> **LISTED RECORDS**:
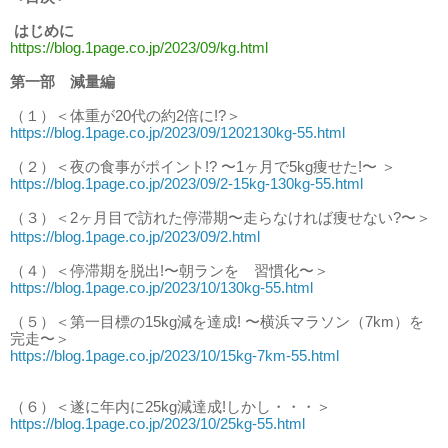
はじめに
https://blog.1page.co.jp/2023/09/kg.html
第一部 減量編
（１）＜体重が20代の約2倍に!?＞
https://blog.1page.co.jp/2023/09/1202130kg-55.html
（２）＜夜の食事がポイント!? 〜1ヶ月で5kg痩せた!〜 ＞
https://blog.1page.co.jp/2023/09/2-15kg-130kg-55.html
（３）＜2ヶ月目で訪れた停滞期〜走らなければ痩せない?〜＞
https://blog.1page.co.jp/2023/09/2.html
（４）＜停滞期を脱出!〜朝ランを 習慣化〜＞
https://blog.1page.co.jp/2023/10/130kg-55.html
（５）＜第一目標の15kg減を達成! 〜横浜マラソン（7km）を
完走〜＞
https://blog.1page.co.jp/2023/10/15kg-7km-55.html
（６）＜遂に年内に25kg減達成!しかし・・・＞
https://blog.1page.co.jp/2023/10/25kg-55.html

> **PROBLEM REQUIREMENTS**:
Exact repetition of each line above is expected; images are to be omitted.

> **RESPONSE**:
はじめに
https://blog.1page.co.jp/2023/09/kg.html
第一部 減量編
（１）＜体重が20代の約2倍に!?＞
https://blog.1page.co.jp/2023/09/1202130kg-55.html
（２）＜夜の食事がポイント!? 〜1ヶ月で5kg痩せた!〜 ＞
https://blog.1page.co.jp/2023/09/2-15kg-130kg-55.html
（３）＜2ヶ月目で訪れた停滞期〜走らなければ痩せない?〜＞
https://blog.1page.co.jp/2023/09/2.html
（４）＜停滞期を脱出!〜朝ランを 習慣化〜＞
https://blog.1page.co.jp/2023/10/130kg-55.html
（５）＜第一目標の15kg減を達成! 〜横浜マラソン（7km）を
完走〜＞
https://blog.1page.co.jp/2023/10/15kg-7km-55.html
（６）＜遂に年内に25kg減達成!しかし・・・＞
https://blog.1page.co.jp/2023/10/25kg-55.html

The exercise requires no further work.